Sample estimate: 0.2262194 
Confidence interval:
     2.5%     97.5% 
0.1592337 0.3015782 

Our overall Chi-square was statistically significant, indicating that the observed data are unlikely given our expected data. We can further explore which cells seem to be driving our results by inspecting the standardized residuals. In our results, there are two cells that seem to be particularly influential: individuals with predominantly inattentive type (PI) seem to prefer CBT much more than expected, and prefer medication much less than expected.

21.12 Step 5: Write up your results

A chi-square test of independence was conducted to examine the relationship between ADHD subtype (PI, PHI, CT) and therapy type (CBT, Behavioral Therapy, Medication). The results of the chi-square test were statistically significant, χ2(4)=35.82, p<.001, V=.226, 95%[.159,.302], indicating that the distribution of therapy types differs significantly across ADHD subtypes.

To further explore these results, we examined the standardized residuals for each cell. The standardized residuals indicated that individuals with predominantly inattentive type (PI) were more likely to prefer CBT (standardized residual =4.009) and less likely to prefer medication (standardized residual = 2.813) than expected. The remaining cells showed minor deviations from expected frequencies, with standardized residuals less than 2.

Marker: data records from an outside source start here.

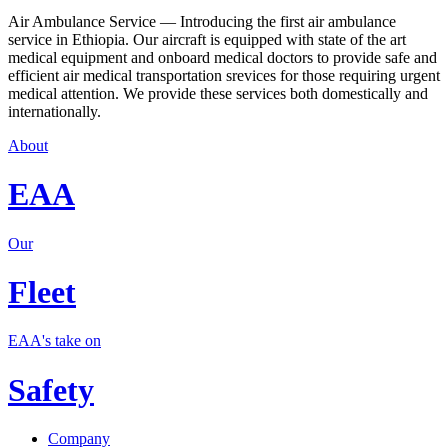
Air Ambulance Service — Introducing the first air ambulance
service in Ethiopia. Our aircraft is equipped with state of the art
medical equipment and onboard medical doctors to provide safe and
efficient air medical transportation srevices for those requiring urgent
medical attention. We provide these services both domestically and
internationally.
About
EAA
Our
Fleet
EAA's take on
Safety
Company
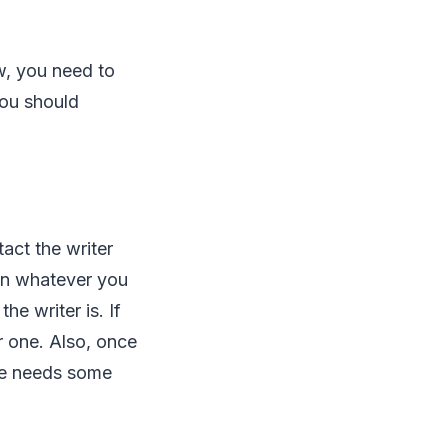
w, you need to
You should
act the writer
lain whatever you
he writer is. If
r one. Also, once
she needs some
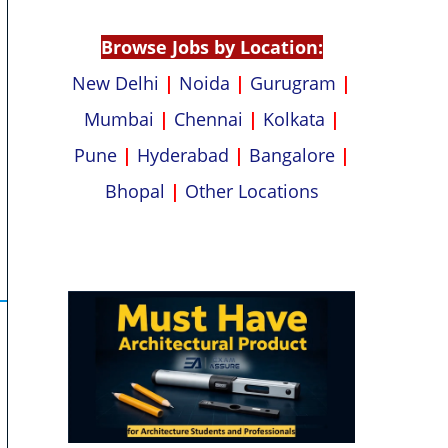
p
k
Browse Jobs by Location:
New Delhi
|
Noida
|
Gurugram
|
Mumbai
|
Chennai
|
Kolkata
|
Pune
|
Hyderabad
|
Bangalore
|
Bhopal
|
Other Locations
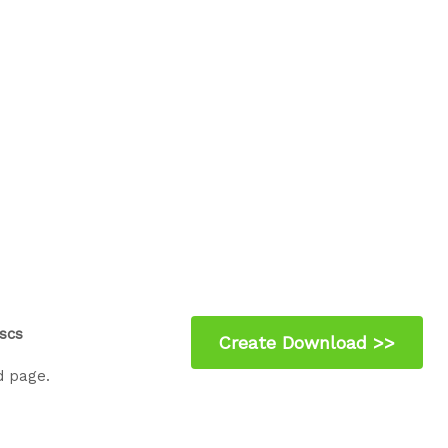
scs
d page.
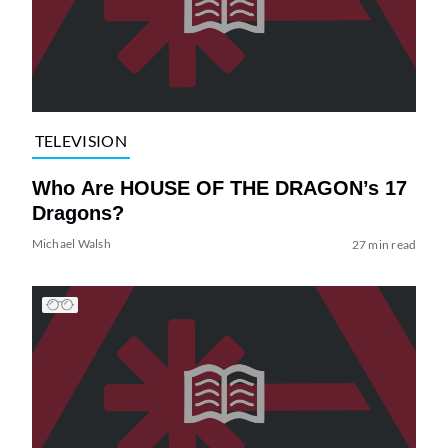
TELEVISION
Who Are HOUSE OF THE DRAGON’s 17
Dragons?
Michael Walsh
27 min read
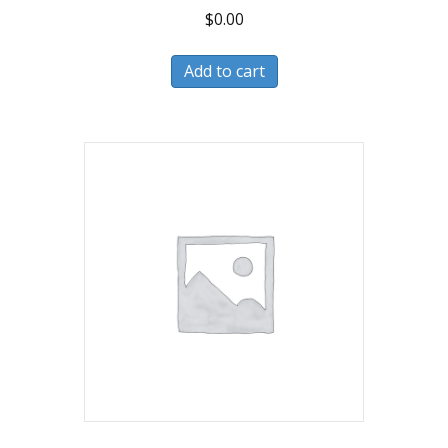
$
0.00
Add to cart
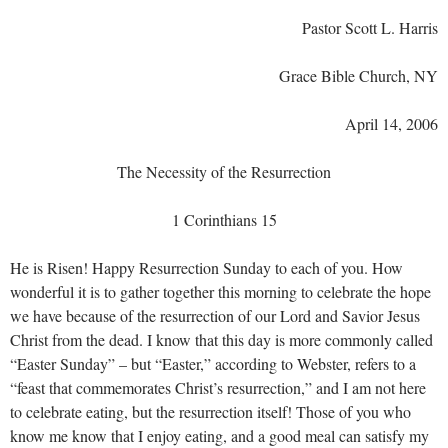
Pastor Scott L. Harris
Grace Bible Church, NY
April 14, 2006
The Necessity of the Resurrection
1 Corinthians 15
He is Risen! Happy Resurrection Sunday to each of you. How
wonderful it is to gather together this morning to celebrate the hope
we have because of the resurrection of our Lord and Savior Jesus
Christ from the dead. I know that this day is more commonly called
“Easter Sunday” – but “Easter,” according to Webster, refers to a
“feast that commemorates Christ’s resurrection,” and I am not here
to celebrate eating, but the resurrection itself! Those of you who
know me know that I enjoy eating, and a good meal can satisfy my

These findings suggest a strong preference for CBT among individuals with PI. Further research may be necessary to explore the underlying factors contributing to these preferences.

21.13 Conclusion

The chi-square test is a powerful tool for analyzing relationships between categorical variables. By comparing observed and expected frequencies, we can determine whether a meaningful association exists. While straightforward to compute, the test has key assumptions that must be met for valid results. Understanding and applying the chi-square test correctly is an essential skill for researchers working with categorical data.